これについては私も非常に共感を得た。特に発達障害は様々な療育技法があるが、体を動かすことは脳を動かすことであり、切っても切れない関係なのである。脳機能のことを考えると、体の動きを活動の中に取り入れることが大切となり、全てつながってくるのだ。今までの子ども達への指導の経験からも実感を持って感じられることである。

 

結局、単純なところにいきつくのであるが、いくらドリルをさせたり、いろんな教育アプローチを行っても自分の体を思い切り動かす、という経験による効果に勝るものはないのでは、と考える。つまり一見、遠回りに見えるが、イスに座って何かをするよりも外で活動をさせることがゆくゆくのその子の成長につながるのである。

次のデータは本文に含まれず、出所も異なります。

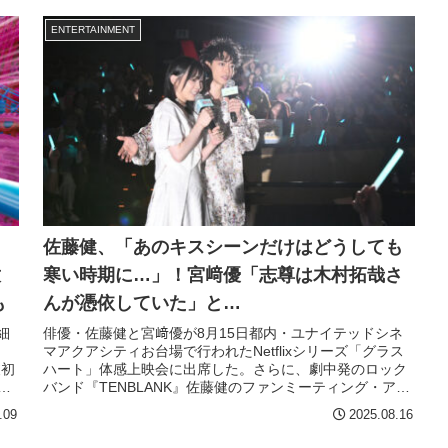
ENTERTAINMENT
佐藤健、「あのキスシーンだけはどうしても
放
寒い時期に…」！宮﨑優「志尊は木村拓哉さ
も
んが憑依していた」と…
細
俳優・佐藤健と宮﨑優が8月15日都内・ユナイテッドシネ
マアクアシティお台場で行われたNetflixシリーズ「グラス
波初
ハート」体感上映会に出席した。さらに、劇中発のロック
界
バンド『TENBLANK』佐藤健のファンミーティング・アジ
アツアー開催が決定した。
.09
2025.08.16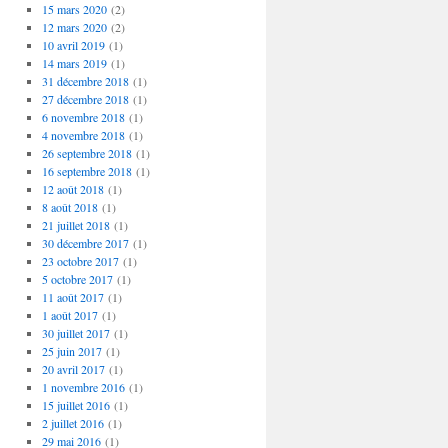
15 mars 2020
(2)
12 mars 2020
(2)
10 avril 2019
(1)
14 mars 2019
(1)
31 décembre 2018
(1)
27 décembre 2018
(1)
6 novembre 2018
(1)
4 novembre 2018
(1)
26 septembre 2018
(1)
16 septembre 2018
(1)
12 août 2018
(1)
8 août 2018
(1)
21 juillet 2018
(1)
30 décembre 2017
(1)
23 octobre 2017
(1)
5 octobre 2017
(1)
11 août 2017
(1)
1 août 2017
(1)
30 juillet 2017
(1)
25 juin 2017
(1)
20 avril 2017
(1)
1 novembre 2016
(1)
15 juillet 2016
(1)
2 juillet 2016
(1)
29 mai 2016
(1)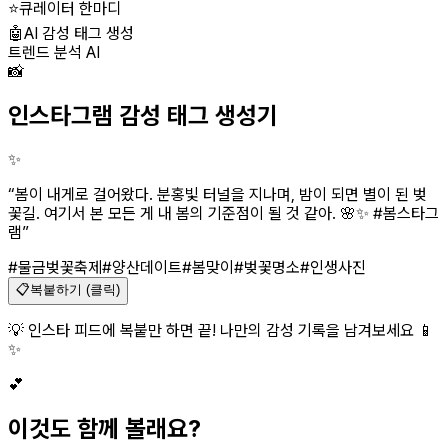
⭐
큐레이터 한마디
🤖
AI 감성 태그 생성
트렌드 분석 AI
📸
인스타그램 감성 태그 생성기
✨
“
봄이 내게로 걸어왔다. 분홍빛 터널을 지나며, 밤이 되면 별이 된 벚
꽃길. 여기서 본 모든 게 내 봄의 기준점이 될 것 같아. 🌸✨ #봄스타그
램
”
#물금벚꽃축제
#양산데이트
#봄맞이
#벚꽃명소
#인생사진
📋
복붙하기 (클릭)
💡 인스타 피드에 복붙만 하면 끝! 나만의 감성 기록을 남겨보세요 📱
✨
💕
이것도 함께 볼래요?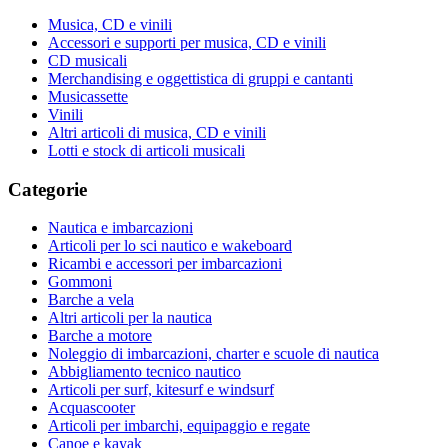
Musica, CD e vinili
Accessori e supporti per musica, CD e vinili
CD musicali
Merchandising e oggettistica di gruppi e cantanti
Musicassette
Vinili
Altri articoli di musica, CD e vinili
Lotti e stock di articoli musicali
Categorie
Nautica e imbarcazioni
Articoli per lo sci nautico e wakeboard
Ricambi e accessori per imbarcazioni
Gommoni
Barche a vela
Altri articoli per la nautica
Barche a motore
Noleggio di imbarcazioni, charter e scuole di nautica
Abbigliamento tecnico nautico
Articoli per surf, kitesurf e windsurf
Acquascooter
Articoli per imbarchi, equipaggio e regate
Canoe e kayak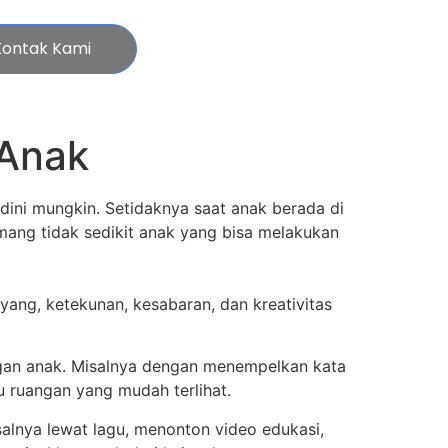
Kontak Kami
 Anak
dini mungkin. Setidaknya saat anak berada di
mang tidak sedikit anak yang bisa melakukan
ang, ketekunan, kesabaran, dan kreativitas
gan anak. Misalnya dengan menempelkan kata
au ruangan yang mudah terlihat.
salnya lewat lagu, menonton video edukasi,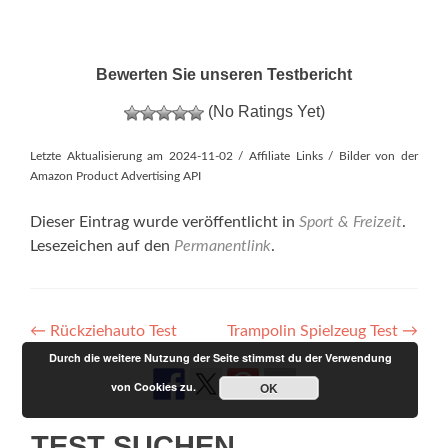
Bewerten Sie unseren Testbericht
(No Ratings Yet)
Letzte Aktualisierung am 2024-11-02 / Affiliate Links / Bilder von der
Amazon Product Advertising API
Dieser Eintrag wurde veröffentlicht in
Sport & Freizeit
.
Lesezeichen auf den
Permanentlink
.
Artikel-
←
Rückziehauto Test
Trampolin Spielzeug Test
→
Durch die weitere Nutzung der Seite stimmst du der Verwendung
Navigation
von Cookies zu.
OK
TEST SUCHEN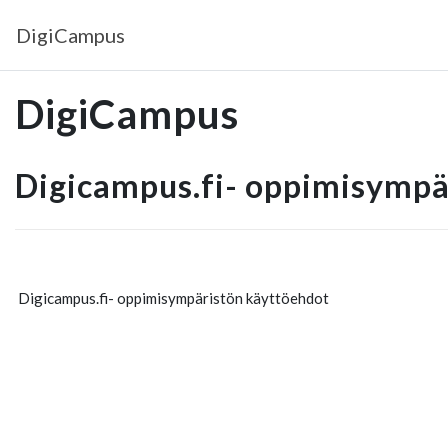
Siirry pääsisältöön
DigiCampus
DigiCampus
Digicampus.fi- oppimisympä
Digicampus.fi- oppimisympäristön käyttöehdot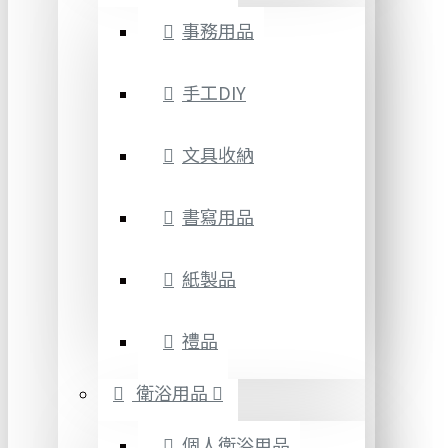
事務用品
手工DIY
文具收納
書寫用品
紙製品
禮品
衛浴用品
個人衛浴用品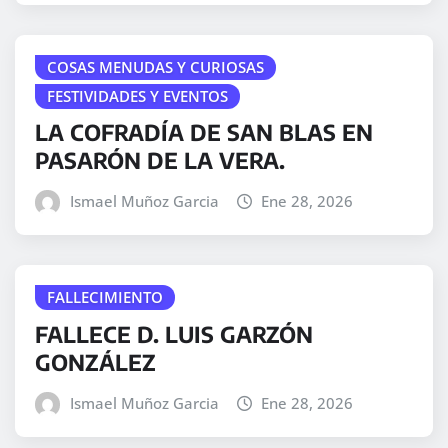
COSAS MENUDAS Y CURIOSAS
FESTIVIDADES Y EVENTOS
LA COFRADÍA DE SAN BLAS EN
PASARÓN DE LA VERA.
Ismael Muñoz Garcia
Ene 28, 2026
FALLECIMIENTO
FALLECE D. LUIS GARZÓN
GONZÁLEZ
Ismael Muñoz Garcia
Ene 28, 2026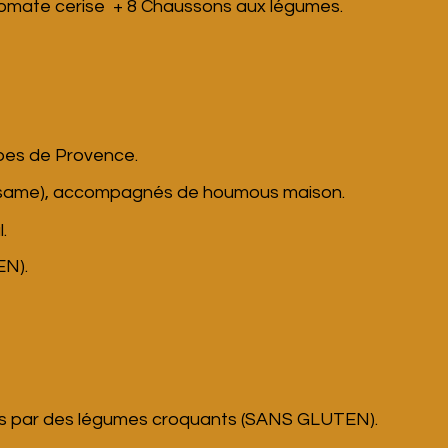
 tomate cerise +
8 Chaussons aux légumes.
erbes de Provence.
 sésame), accompagnés de houmous maison.
.
N).
ées par des légumes croquants (SANS GLUTEN).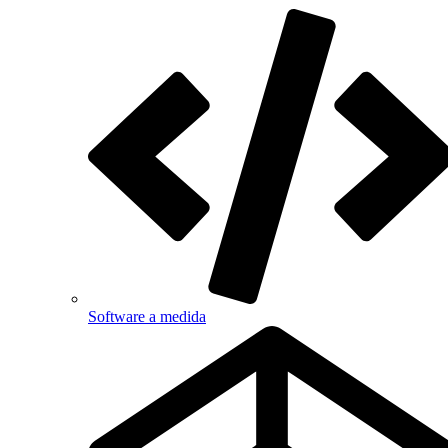
Software a medida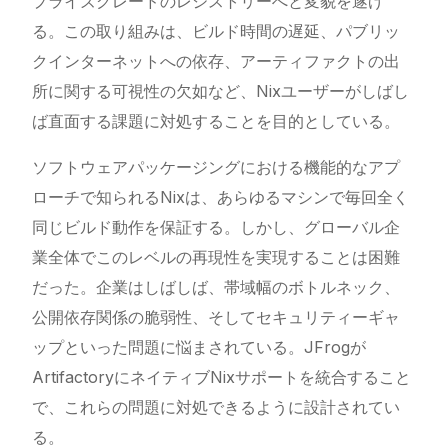
プライズグレードのレジストリーへと変貌を遂げ
る。この取り組みは、ビルド時間の遅延、パブリッ
クインターネットへの依存、アーティファクトの出
所に関する可視性の欠如など、Nixユーザーがしばし
ば直面する課題に対処することを目的としている。
ソフトウェアパッケージングにおける機能的なアプ
ローチで知られるNixは、あらゆるマシンで毎回全く
同じビルド動作を保証する。しかし、グローバル企
業全体でこのレベルの再現性を実現することは困難
だった。企業はしばしば、帯域幅のボトルネック、
公開依存関係の脆弱性、そしてセキュリティーギャ
ップといった問題に悩まされている。JFrogが
ArtifactoryにネイティブNixサポートを統合すること
で、これらの問題に対処できるように設計されてい
る。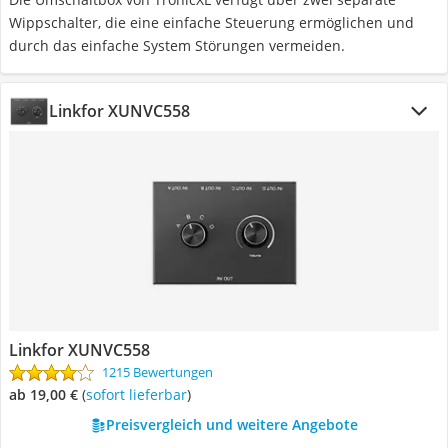
Wippschalter, die eine einfache Steuerung ermöglichen und
durch das einfache System Störungen vermeiden.
Linkfor XUNVC558
Linkfor XUNVC558
1215 Bewertungen
ab 19,00 €
(
Sofort lieferbar
)
Preisvergleich und weitere Angebote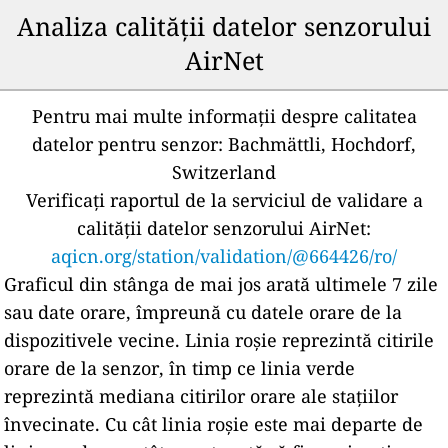
Analiza calității datelor senzorului
AirNet
Pentru mai multe informații despre calitatea
datelor pentru senzor:
Bachmättli, Hochdorf,
Switzerland
Verificați raportul de la serviciul de validare a
calității datelor senzorului AirNet:
aqicn.org/station/validation/@664426/ro/
Graficul din stânga de mai jos arată ultimele 7 zile
sau date orare, împreună cu datele orare de la
dispozitivele vecine.
Linia roșie reprezintă citirile
orare de la senzor, în timp ce linia verde
reprezintă mediana citirilor orare ale stațiilor
învecinate.
Cu cât linia roșie este mai departe de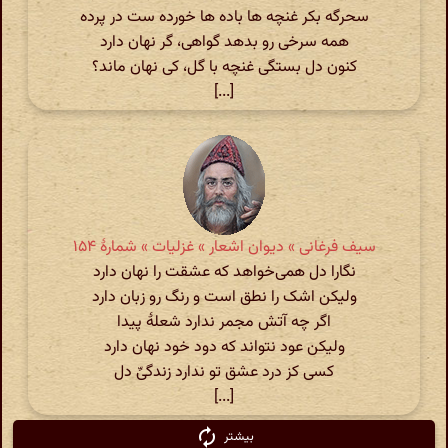
سحرگه بکر غنچه ها باده ها خورده ست در پرده
همه سرخی رو بدهد گواهی، گر نهان دارد
کنون دل بستگی غنچه با گل، کی نهان ماند؟
[...]
سیف فرغانی » دیوان اشعار » غزلیات » شمارهٔ ۱۵۴
نگارا دل همی‌خواهد که عشقت را نهان دارد
ولیکن اشک را نطق است و رنگ رو زبان دارد
اگر چه آتش مجمر ندارد شعلهٔ پیدا
ولیکن عود نتواند که دود خود نهان دارد
کسی کز درد عشق تو ندارد زندگیِّ دل
[...]
بیشتر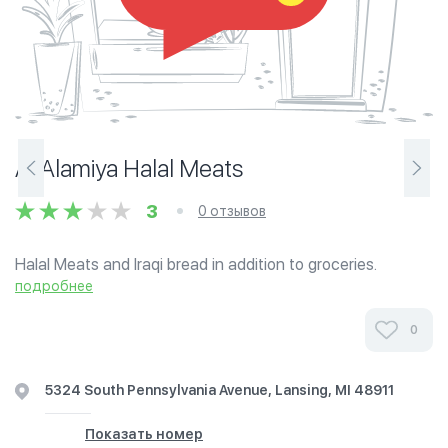
Al Alamiya Halal Meats
3
0 отзывов
Halal Meats and Iraqi bread in addition to groceries.
подробнее
0
5324 South Pennsylvania Avenue, Lansing, MI 48911
Показать номер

現代では、そこに~トレーニング等、色々な方法論が取り上げられるが、理屈で考えるのではなく、とにかくどんな形でもいいから体を動かすことが大切だと思う。なぜならば、いくら我々が効率よく効果的な運動をしたところで、原始時代の運動量には到底及ばないからである。意識したいことは、日常的なものから、つまり特定のいわゆる、スポーツ・競技をすることではなく、純粋に体を動かす、というところに力点を置くことが重要であると考える。

 

塾でも学習時間は短くなるが最初の導入の時間は公園に行って軽く運動をさせている。勉強の時間だからといって運動を入れないでいいというわけでもない。これは逆もまた然りと思える。

 

子ども達も集中が続くようであるし、ぼんやりとではなく集中している時間になってきているという印象も持つ。

これは発達障害や特性のある子だけでなく、学校の現場でも積極的に取り入れていい考え方ではないかと思う。